Crowding-Induced Spatial Organization of Gene Expression in Cell-Sized Vesicles
G Chauhan and SE Norred and RM Dabbs and PM Caveney and JKV George and CP Collier and ML Simpson and SM Abel, ACS SYNTHETIC BIOLOGY, 11, 3733-3742 (2022).
Cell-free protein synthesis is an important tool for studying gene expression and harnessing it for applications. In cells, gene expression is regulated in part by the spatial organization of transcription and translation. Unfortunately, current cell-free approaches are unable to control the organization of molecular components needed for gene expression, which limits the ability to probe and utilize its effects. Here, we show, using complementary computational and experimental approaches, that macromolecular crowding can be used to control the spatial organization and translational efficiency of gene expression in cell-sized vesicles.

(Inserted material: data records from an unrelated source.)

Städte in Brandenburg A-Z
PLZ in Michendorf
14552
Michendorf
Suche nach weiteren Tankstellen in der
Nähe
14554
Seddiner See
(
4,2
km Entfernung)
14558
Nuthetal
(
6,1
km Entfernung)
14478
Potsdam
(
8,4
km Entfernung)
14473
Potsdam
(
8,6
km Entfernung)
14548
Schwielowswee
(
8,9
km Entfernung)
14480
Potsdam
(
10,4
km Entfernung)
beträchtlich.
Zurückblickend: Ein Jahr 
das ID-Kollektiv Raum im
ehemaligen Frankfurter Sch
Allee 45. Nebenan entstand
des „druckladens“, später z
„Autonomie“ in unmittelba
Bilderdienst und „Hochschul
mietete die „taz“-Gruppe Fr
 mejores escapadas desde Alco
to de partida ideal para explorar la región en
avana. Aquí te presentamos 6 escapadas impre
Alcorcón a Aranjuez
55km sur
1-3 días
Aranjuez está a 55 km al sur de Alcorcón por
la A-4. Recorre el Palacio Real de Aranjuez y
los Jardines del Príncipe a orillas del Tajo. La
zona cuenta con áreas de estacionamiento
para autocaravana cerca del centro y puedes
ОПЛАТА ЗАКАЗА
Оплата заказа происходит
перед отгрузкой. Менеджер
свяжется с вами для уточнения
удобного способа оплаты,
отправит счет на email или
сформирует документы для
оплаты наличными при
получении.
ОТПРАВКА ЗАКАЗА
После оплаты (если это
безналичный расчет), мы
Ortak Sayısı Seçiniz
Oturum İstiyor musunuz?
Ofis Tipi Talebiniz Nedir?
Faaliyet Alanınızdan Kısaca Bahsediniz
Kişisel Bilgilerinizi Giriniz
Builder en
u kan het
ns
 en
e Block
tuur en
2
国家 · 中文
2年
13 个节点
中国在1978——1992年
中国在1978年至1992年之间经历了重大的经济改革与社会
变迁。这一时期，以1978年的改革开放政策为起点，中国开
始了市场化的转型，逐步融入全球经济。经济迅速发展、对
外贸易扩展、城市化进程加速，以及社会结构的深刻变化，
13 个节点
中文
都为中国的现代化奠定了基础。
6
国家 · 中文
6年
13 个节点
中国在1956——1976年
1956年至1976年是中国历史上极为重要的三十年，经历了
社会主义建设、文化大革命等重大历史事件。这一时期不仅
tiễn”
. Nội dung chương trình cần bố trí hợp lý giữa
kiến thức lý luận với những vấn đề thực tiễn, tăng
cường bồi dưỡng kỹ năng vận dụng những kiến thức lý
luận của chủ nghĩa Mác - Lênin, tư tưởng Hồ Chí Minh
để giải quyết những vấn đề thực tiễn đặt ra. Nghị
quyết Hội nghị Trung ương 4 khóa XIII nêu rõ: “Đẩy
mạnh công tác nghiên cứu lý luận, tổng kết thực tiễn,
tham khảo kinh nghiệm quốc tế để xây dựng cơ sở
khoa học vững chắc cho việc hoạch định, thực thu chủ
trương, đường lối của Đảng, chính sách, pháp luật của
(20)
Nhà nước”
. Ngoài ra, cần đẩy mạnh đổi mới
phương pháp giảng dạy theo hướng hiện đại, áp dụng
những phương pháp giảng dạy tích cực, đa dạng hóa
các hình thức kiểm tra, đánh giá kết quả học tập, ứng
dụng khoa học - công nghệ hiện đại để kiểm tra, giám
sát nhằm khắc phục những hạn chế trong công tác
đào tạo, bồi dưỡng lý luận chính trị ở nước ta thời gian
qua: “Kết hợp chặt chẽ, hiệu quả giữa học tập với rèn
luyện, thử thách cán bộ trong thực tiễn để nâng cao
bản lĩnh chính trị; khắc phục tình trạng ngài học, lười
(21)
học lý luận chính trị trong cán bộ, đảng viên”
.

Computer simulations and imaging experiments reveal that, as crowding is increased, DNA plasmids become localized at the inner surface of vesicles. Ribosomes, in contrast, remain uniformly distributed, demonstrating that crowding can be used to differentially organize components of gene expression. We further carried out cell-free protein synthesis reactions in cell-sized vesicles and quantified mRNA and protein abundance. At sufficiently high levels of crowding, we observed localization of mRNA near vesicle surfaces, a decrease in translational efficiency and protein abundance, and anomalous scaling of protein abundance as a function of vesicle size. These results are consistent with high levels of crowding causing altered spatial organization and slower diffusion. Our work demonstrates a straightforward way to control the organization of gene expression in cell-sized vesicles and provides insight into the spatial regulation of gene expression in cells.